▶ Instructions to follow: Each record below should be returned word for word, with no pictures included.

Collected data entries:
━━━━━━━━━━━━━━━━━━━━

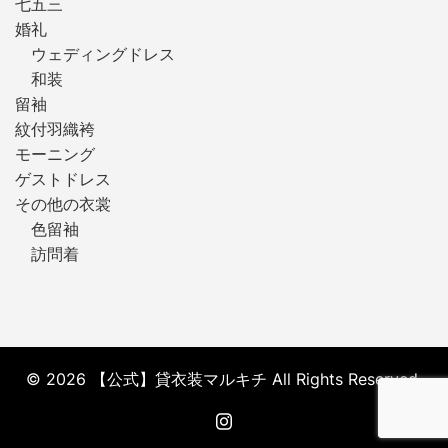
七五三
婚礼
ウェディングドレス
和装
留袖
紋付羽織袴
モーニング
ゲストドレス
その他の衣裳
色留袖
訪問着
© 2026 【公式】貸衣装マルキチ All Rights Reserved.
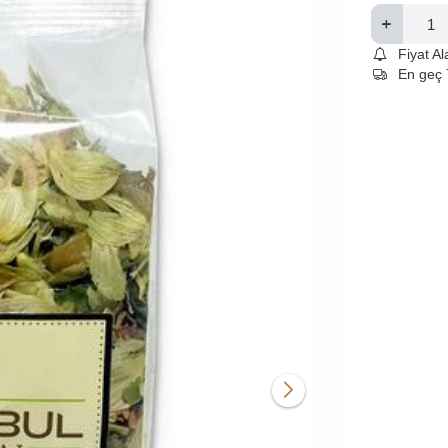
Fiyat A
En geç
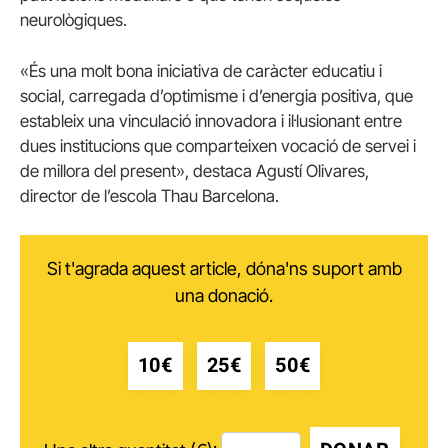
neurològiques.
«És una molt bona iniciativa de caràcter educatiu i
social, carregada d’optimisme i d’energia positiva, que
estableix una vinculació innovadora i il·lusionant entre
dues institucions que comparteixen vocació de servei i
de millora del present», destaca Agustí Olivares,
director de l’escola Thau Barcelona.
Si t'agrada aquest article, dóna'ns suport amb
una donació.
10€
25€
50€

━━━━━━━━━━━━━━━━━━━━

▶ Result of the task:
七五三
婚礼
ウェディングドレス
和装
留袖
紋付羽織袴
モーニング
ゲストドレス
その他の衣裳
色留袖
訪問着
© 2026 【公式】貸衣装マルキチ All Rights Reserved.
Fiyat A
En geç
neurològiques.
«És una molt bona iniciativa de caràcter educatiu i
social, carregada d’optimisme i d’energia positiva, que
estableix una vinculació innovadora i il·lusionant entre
dues institucions que comparteixen vocació de servei i
de millora del present», destaca Agustí Olivares,
director de l’escola Thau Barcelona.
Si t'agrada aquest article, dóna'ns suport amb
una donació.
10€
25€
50€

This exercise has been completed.